§ **YOUR GOAL**: Copy all lines in the material holding the string "Структура".

§ **DATASET RECORDS**:

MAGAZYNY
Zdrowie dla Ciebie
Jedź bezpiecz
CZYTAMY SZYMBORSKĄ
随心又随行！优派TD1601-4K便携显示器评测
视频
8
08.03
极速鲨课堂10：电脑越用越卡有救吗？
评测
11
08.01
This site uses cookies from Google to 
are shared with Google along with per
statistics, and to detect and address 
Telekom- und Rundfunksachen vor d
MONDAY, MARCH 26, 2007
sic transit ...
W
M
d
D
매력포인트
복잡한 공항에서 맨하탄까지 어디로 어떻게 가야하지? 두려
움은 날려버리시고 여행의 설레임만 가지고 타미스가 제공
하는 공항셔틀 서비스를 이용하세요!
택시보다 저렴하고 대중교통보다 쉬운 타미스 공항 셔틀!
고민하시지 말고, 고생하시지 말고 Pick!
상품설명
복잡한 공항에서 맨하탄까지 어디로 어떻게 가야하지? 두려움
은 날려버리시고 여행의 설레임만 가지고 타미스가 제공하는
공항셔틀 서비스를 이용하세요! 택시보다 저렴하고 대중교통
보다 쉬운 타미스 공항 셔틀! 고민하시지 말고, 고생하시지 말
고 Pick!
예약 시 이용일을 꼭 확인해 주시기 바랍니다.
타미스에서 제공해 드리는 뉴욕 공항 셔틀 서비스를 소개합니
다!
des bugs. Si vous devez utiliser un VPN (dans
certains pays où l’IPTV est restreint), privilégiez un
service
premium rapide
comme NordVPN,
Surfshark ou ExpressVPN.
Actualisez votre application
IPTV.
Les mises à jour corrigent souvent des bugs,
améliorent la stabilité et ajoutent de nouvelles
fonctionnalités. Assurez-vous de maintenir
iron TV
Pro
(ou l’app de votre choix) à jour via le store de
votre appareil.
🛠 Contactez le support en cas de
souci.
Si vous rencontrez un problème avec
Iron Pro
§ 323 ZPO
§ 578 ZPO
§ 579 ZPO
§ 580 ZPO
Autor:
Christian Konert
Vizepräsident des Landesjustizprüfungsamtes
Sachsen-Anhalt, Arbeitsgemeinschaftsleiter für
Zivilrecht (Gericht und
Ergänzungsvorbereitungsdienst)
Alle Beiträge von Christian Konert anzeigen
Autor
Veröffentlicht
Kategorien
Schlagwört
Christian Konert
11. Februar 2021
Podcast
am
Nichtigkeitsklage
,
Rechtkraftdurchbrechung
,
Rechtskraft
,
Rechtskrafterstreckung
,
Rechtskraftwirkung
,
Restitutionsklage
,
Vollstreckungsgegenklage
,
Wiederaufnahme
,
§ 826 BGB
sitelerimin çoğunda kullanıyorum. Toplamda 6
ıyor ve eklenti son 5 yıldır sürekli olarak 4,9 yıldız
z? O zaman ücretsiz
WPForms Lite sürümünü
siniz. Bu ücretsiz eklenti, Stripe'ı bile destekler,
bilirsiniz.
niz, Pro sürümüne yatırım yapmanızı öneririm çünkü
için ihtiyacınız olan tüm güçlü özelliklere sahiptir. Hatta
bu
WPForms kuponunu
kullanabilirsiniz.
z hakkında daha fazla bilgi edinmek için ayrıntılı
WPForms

* * *

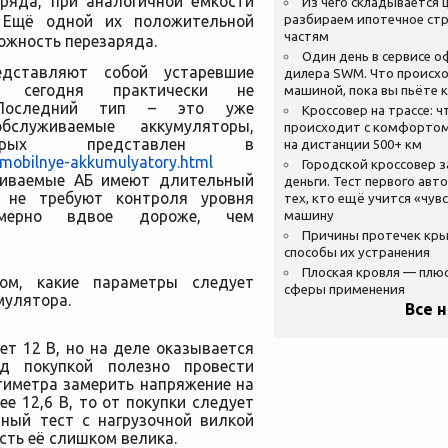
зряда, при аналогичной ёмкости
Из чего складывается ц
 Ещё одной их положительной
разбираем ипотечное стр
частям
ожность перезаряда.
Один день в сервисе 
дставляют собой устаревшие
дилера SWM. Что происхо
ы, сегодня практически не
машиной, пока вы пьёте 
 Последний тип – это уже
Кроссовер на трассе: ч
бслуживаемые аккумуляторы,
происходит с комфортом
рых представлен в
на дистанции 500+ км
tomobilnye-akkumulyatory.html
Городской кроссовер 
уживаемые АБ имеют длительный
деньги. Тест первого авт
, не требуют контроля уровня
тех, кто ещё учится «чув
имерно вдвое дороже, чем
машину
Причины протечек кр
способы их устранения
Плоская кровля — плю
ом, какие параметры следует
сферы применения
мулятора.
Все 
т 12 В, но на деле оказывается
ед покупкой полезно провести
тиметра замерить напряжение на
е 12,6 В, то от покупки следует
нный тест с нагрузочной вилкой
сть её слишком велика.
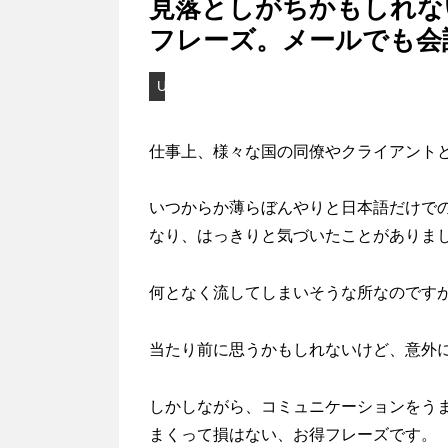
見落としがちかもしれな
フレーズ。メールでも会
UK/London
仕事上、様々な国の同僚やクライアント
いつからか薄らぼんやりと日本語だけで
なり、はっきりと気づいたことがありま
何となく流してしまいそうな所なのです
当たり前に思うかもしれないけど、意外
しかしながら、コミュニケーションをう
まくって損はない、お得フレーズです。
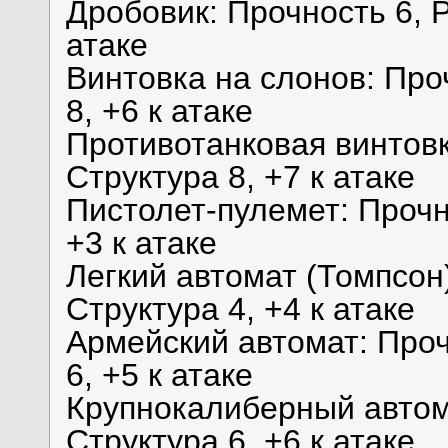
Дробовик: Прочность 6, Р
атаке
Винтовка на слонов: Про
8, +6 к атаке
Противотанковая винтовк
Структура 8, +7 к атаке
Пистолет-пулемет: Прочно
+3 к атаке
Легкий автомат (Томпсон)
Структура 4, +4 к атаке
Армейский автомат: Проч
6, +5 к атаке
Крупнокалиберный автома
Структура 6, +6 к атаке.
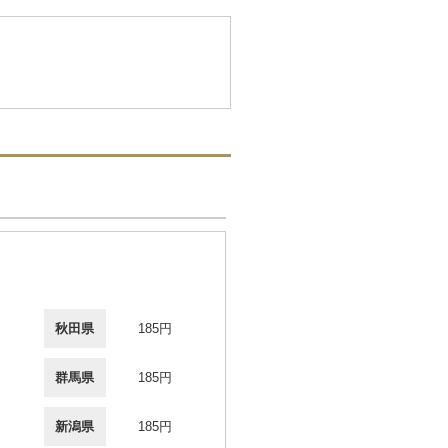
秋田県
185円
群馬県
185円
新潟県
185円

§ **ANSWER TO THIS TASK**:
Структура 8, +7 к атаке
Структура 4, +4 к атаке
Структура 6, +6 к атаке.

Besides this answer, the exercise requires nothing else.